In the age of the single download, Jeff Harford rediscovers the album...
Throughout 1976, the five members of Fleetwood Mac each rode a wave of private turmoil for the greater good. Rancour, grief and splintering relationships just had to be worked around; breaking up the band was unthinkable.
Convening for the sessions that would produce chart-busting album Rumours (1977), the group was riding high professionally but on shaky ground personally.
The previous year the Fleetwood Mac album had hit No 1 on the United States charts, but with the marriage of singer-keyboardist Christine McVie and bassist John McVie now ended due to the latter's heavy drinking, drummer Mick Fleetwood reeling from his wife's affair with his best friend, and guitarist Lindsey Buckingham and singer Stevie Nicks fighting through the death throes of their fiery liaison, potential disaster loomed.
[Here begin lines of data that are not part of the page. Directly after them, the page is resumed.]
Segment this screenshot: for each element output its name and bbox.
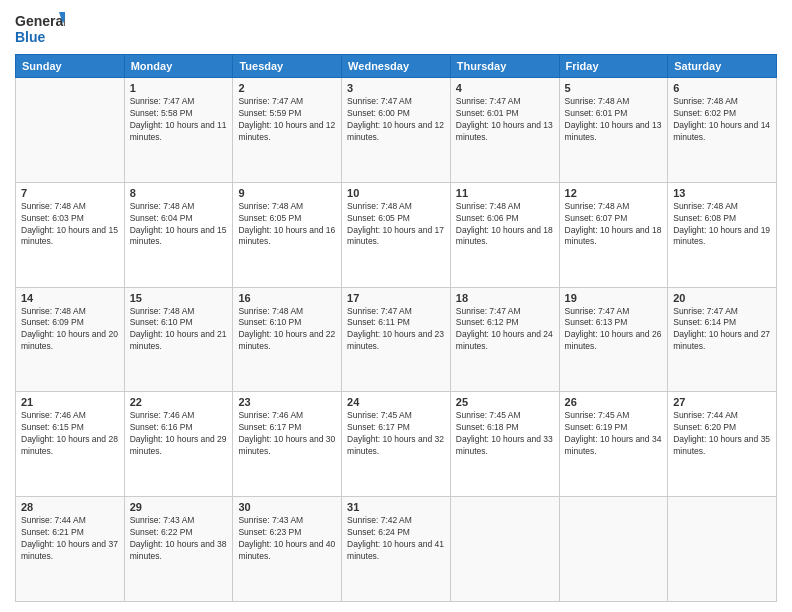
day-info: Sunrise: 7:48 AMSunset: 6:05 PMDaylight:…: [347, 201, 445, 249]
calendar-cell: 25Sunrise: 7:45 AMSunset: 6:18 PMDayligh…: [450, 392, 559, 497]
col-header-thursday: Thursday: [450, 55, 559, 78]
calendar-cell: [559, 497, 668, 602]
day-number: 20: [673, 292, 771, 304]
day-number: 1: [130, 82, 228, 94]
day-info: Sunrise: 7:42 AMSunset: 6:24 PMDaylight:…: [347, 515, 445, 563]
day-number: 30: [238, 501, 336, 513]
day-number: 24: [347, 396, 445, 408]
calendar-cell: [450, 497, 559, 602]
calendar-cell: 17Sunrise: 7:47 AMSunset: 6:11 PMDayligh…: [342, 287, 451, 392]
col-header-tuesday: Tuesday: [233, 55, 342, 78]
day-number: 15: [130, 292, 228, 304]
calendar-cell: 10Sunrise: 7:48 AMSunset: 6:05 PMDayligh…: [342, 182, 451, 287]
calendar-cell: 23Sunrise: 7:46 AMSunset: 6:17 PMDayligh…: [233, 392, 342, 497]
calendar-week-3: 21Sunrise: 7:46 AMSunset: 6:15 PMDayligh…: [16, 392, 777, 497]
calendar-cell: 24Sunrise: 7:45 AMSunset: 6:17 PMDayligh…: [342, 392, 451, 497]
calendar-cell: 14Sunrise: 7:48 AMSunset: 6:09 PMDayligh…: [16, 287, 125, 392]
calendar-cell: 2Sunrise: 7:47 AMSunset: 5:59 PMDaylight…: [233, 78, 342, 183]
calendar-cell: 22Sunrise: 7:46 AMSunset: 6:16 PMDayligh…: [124, 392, 233, 497]
svg-text:General: General: [15, 13, 65, 29]
col-header-saturday: Saturday: [668, 55, 777, 78]
day-info: Sunrise: 7:47 AMSunset: 6:00 PMDaylight:…: [347, 96, 445, 144]
day-number: 21: [21, 396, 119, 408]
day-number: 22: [130, 396, 228, 408]
day-info: Sunrise: 7:47 AMSunset: 6:12 PMDaylight:…: [456, 306, 554, 354]
col-header-wednesday: Wednesday: [342, 55, 451, 78]
calendar-cell: 18Sunrise: 7:47 AMSunset: 6:12 PMDayligh…: [450, 287, 559, 392]
day-number: 28: [21, 501, 119, 513]
svg-text:Blue: Blue: [15, 29, 46, 45]
day-info: Sunrise: 7:44 AMSunset: 6:21 PMDaylight:…: [21, 515, 119, 563]
col-header-monday: Monday: [124, 55, 233, 78]
day-number: 23: [238, 396, 336, 408]
day-number: 17: [347, 292, 445, 304]
day-info: Sunrise: 7:48 AMSunset: 6:02 PMDaylight:…: [673, 96, 771, 144]
day-number: 11: [456, 187, 554, 199]
day-info: Sunrise: 7:47 AMSunset: 6:14 PMDaylight:…: [673, 306, 771, 354]
day-info: Sunrise: 7:48 AMSunset: 6:05 PMDaylight:…: [238, 201, 336, 249]
day-number: 10: [347, 187, 445, 199]
logo-svg: GeneralBlue: [15, 10, 65, 46]
calendar-cell: 8Sunrise: 7:48 AMSunset: 6:04 PMDaylight…: [124, 182, 233, 287]
day-info: Sunrise: 7:47 AMSunset: 5:59 PMDaylight:…: [238, 96, 336, 144]
day-number: 16: [238, 292, 336, 304]
calendar-cell: 11Sunrise: 7:48 AMSunset: 6:06 PMDayligh…: [450, 182, 559, 287]
calendar-cell: 15Sunrise: 7:48 AMSunset: 6:10 PMDayligh…: [124, 287, 233, 392]
calendar-week-0: 1Sunrise: 7:47 AMSunset: 5:58 PMDaylight…: [16, 78, 777, 183]
calendar-header-row: SundayMondayTuesdayWednesdayThursdayFrid…: [16, 55, 777, 78]
day-number: 18: [456, 292, 554, 304]
calendar-cell: 3Sunrise: 7:47 AMSunset: 6:00 PMDaylight…: [342, 78, 451, 183]
header: GeneralBlue: [15, 10, 777, 46]
day-info: Sunrise: 7:47 AMSunset: 6:11 PMDaylight:…: [347, 306, 445, 354]
day-info: Sunrise: 7:48 AMSunset: 6:04 PMDaylight:…: [130, 201, 228, 249]
day-number: 4: [456, 82, 554, 94]
day-number: 7: [21, 187, 119, 199]
calendar-cell: 7Sunrise: 7:48 AMSunset: 6:03 PMDaylight…: [16, 182, 125, 287]
calendar-cell: 26Sunrise: 7:45 AMSunset: 6:19 PMDayligh…: [559, 392, 668, 497]
day-number: 27: [673, 396, 771, 408]
day-info: Sunrise: 7:48 AMSunset: 6:10 PMDaylight:…: [130, 306, 228, 354]
calendar-cell: 4Sunrise: 7:47 AMSunset: 6:01 PMDaylight…: [450, 78, 559, 183]
day-number: 26: [565, 396, 663, 408]
calendar-week-2: 14Sunrise: 7:48 AMSunset: 6:09 PMDayligh…: [16, 287, 777, 392]
calendar-cell: 28Sunrise: 7:44 AMSunset: 6:21 PMDayligh…: [16, 497, 125, 602]
day-info: Sunrise: 7:46 AMSunset: 6:16 PMDaylight:…: [130, 410, 228, 458]
calendar-week-4: 28Sunrise: 7:44 AMSunset: 6:21 PMDayligh…: [16, 497, 777, 602]
day-info: Sunrise: 7:48 AMSunset: 6:06 PMDaylight:…: [456, 201, 554, 249]
calendar-cell: 19Sunrise: 7:47 AMSunset: 6:13 PMDayligh…: [559, 287, 668, 392]
day-info: Sunrise: 7:48 AMSunset: 6:09 PMDaylight:…: [21, 306, 119, 354]
day-info: Sunrise: 7:47 AMSunset: 5:58 PMDaylight:…: [130, 96, 228, 144]
logo: GeneralBlue: [15, 10, 65, 46]
day-info: Sunrise: 7:45 AMSunset: 6:18 PMDaylight:…: [456, 410, 554, 458]
day-info: Sunrise: 7:43 AMSunset: 6:23 PMDaylight:…: [238, 515, 336, 563]
day-number: 19: [565, 292, 663, 304]
calendar-cell: 16Sunrise: 7:48 AMSunset: 6:10 PMDayligh…: [233, 287, 342, 392]
day-number: 5: [565, 82, 663, 94]
day-info: Sunrise: 7:43 AMSunset: 6:22 PMDaylight:…: [130, 515, 228, 563]
calendar-cell: 27Sunrise: 7:44 AMSunset: 6:20 PMDayligh…: [668, 392, 777, 497]
col-header-sunday: Sunday: [16, 55, 125, 78]
day-number: 31: [347, 501, 445, 513]
day-info: Sunrise: 7:45 AMSunset: 6:19 PMDaylight:…: [565, 410, 663, 458]
calendar-cell: [16, 78, 125, 183]
day-info: Sunrise: 7:44 AMSunset: 6:20 PMDaylight:…: [673, 410, 771, 458]
day-info: Sunrise: 7:46 AMSunset: 6:15 PMDaylight:…: [21, 410, 119, 458]
calendar-week-1: 7Sunrise: 7:48 AMSunset: 6:03 PMDaylight…: [16, 182, 777, 287]
day-number: 6: [673, 82, 771, 94]
day-info: Sunrise: 7:48 AMSunset: 6:01 PMDaylight:…: [565, 96, 663, 144]
day-number: 8: [130, 187, 228, 199]
day-info: Sunrise: 7:47 AMSunset: 6:01 PMDaylight:…: [456, 96, 554, 144]
day-number: 12: [565, 187, 663, 199]
calendar-cell: 21Sunrise: 7:46 AMSunset: 6:15 PMDayligh…: [16, 392, 125, 497]
calendar-cell: 30Sunrise: 7:43 AMSunset: 6:23 PMDayligh…: [233, 497, 342, 602]
calendar-cell: 20Sunrise: 7:47 AMSunset: 6:14 PMDayligh…: [668, 287, 777, 392]
day-number: 9: [238, 187, 336, 199]
calendar-cell: 29Sunrise: 7:43 AMSunset: 6:22 PMDayligh…: [124, 497, 233, 602]
day-info: Sunrise: 7:48 AMSunset: 6:10 PMDaylight:…: [238, 306, 336, 354]
calendar-table: SundayMondayTuesdayWednesdayThursdayFrid…: [15, 54, 777, 602]
calendar-cell: [668, 497, 777, 602]
day-number: 29: [130, 501, 228, 513]
calendar-cell: 1Sunrise: 7:47 AMSunset: 5:58 PMDaylight…: [124, 78, 233, 183]
calendar-cell: 31Sunrise: 7:42 AMSunset: 6:24 PMDayligh…: [342, 497, 451, 602]
day-number: 3: [347, 82, 445, 94]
But the Mac beat the odds, harnessing the songwriting potential in the highly-charged atmosphere and stringing together a Grammy-winning slice of album-oriented rock that went on to dominate the playlist of every FM and AM pop music station in the Western world for a full year.
Heartfelt lyrics were the key, with Nicks, Buckingham and Christine McVie each taking a different philosophical approach to the dysfunction.
Nicks penned Dreams as a cautionary ode to Buckingham, urging him to take stock of what he had and was about to lose; Buckingham's riposte was the cynical Go Your Own Way, in which he trivialised the concerns of Nicks by proclaiming "shacking up is all you want to do".
McVie, meanwhile, had taken up with the band's lighting director and told him You Make Loving Fun, also writing Don't Stop in a surge of optimism that surely had to sting her unhappy ex.
Ironically, the album's mass appeal lay in the harmonies created by these three distinct voices, and in the warm and comfortable sound production. The rhythm section was strident, tribal and to the fore yet somehow blunted. Rumours' poisonous barbs and hooks were cleverly disguised.